**Your goal:** From the records below, transcribe exactly the lines that begin at the line with "المتخصّصين في علوم" and end at the line with "الأركان الأساسية التي أسهمت في نسج كتاب النشر", both included.

**Records to process:**
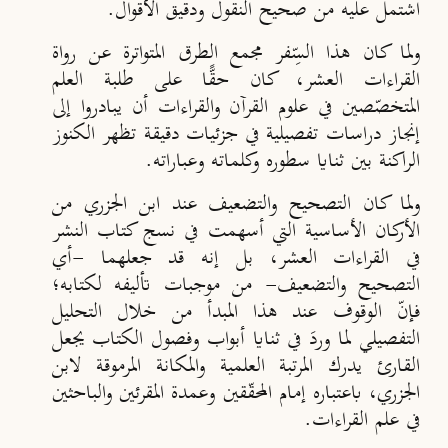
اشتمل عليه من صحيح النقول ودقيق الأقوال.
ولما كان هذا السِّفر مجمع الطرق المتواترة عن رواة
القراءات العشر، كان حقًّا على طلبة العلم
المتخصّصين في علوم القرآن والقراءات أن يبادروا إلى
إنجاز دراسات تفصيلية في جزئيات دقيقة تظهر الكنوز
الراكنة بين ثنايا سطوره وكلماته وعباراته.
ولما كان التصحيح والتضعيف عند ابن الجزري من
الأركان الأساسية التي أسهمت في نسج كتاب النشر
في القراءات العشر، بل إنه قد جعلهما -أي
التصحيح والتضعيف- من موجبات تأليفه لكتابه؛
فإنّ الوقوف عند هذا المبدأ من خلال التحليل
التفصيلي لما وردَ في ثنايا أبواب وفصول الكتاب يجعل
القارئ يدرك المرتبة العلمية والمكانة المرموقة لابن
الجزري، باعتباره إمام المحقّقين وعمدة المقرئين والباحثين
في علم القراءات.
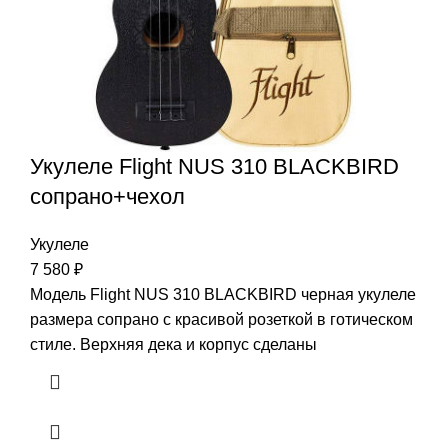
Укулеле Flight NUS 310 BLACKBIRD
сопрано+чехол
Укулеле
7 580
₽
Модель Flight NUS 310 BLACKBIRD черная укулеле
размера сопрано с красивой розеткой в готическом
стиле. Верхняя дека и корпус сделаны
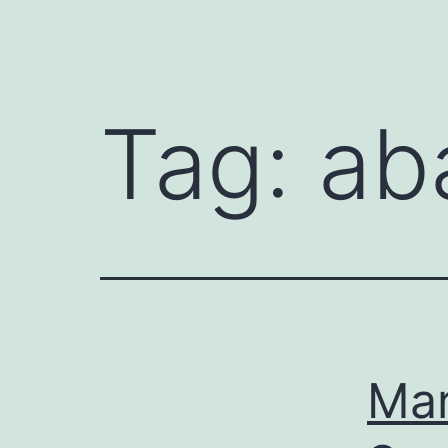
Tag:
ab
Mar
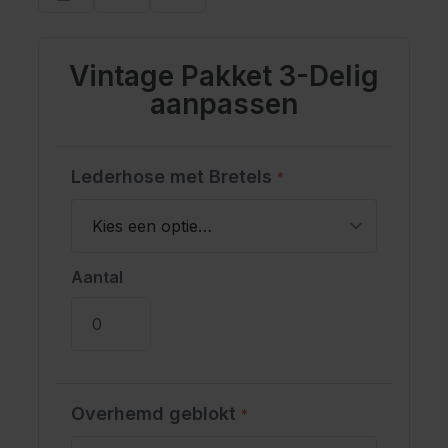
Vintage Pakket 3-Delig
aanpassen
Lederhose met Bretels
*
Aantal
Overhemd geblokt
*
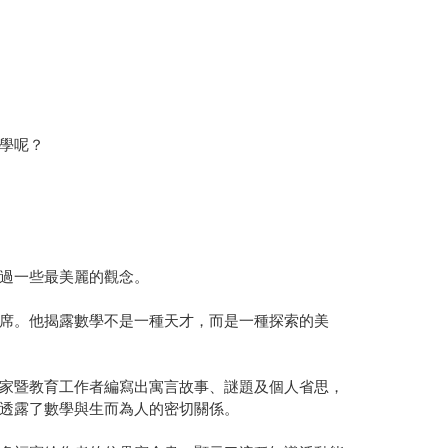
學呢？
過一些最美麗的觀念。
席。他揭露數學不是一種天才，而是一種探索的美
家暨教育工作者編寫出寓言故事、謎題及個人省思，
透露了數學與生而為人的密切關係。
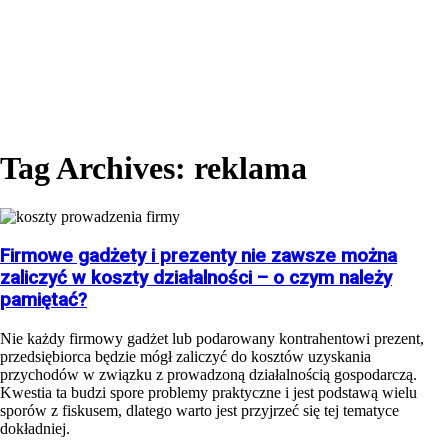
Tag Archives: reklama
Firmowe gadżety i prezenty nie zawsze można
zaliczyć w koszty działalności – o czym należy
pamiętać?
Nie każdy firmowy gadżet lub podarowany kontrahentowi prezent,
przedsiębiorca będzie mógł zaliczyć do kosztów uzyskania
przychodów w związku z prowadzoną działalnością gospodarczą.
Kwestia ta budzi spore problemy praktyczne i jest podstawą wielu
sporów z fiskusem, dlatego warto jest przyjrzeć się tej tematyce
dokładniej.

**Solution for this problem:**
المتخصّصين في علوم القرآن والقراءات أن يبادروا إلى
إنجاز دراسات تفصيلية في جزئيات دقيقة تظهر الكنوز
الراكنة بين ثنايا سطوره وكلماته وعباراته.
ولما كان التصحيح والتضعيف عند ابن الجزري من
الأركان الأساسية التي أسهمت في نسج كتاب النشر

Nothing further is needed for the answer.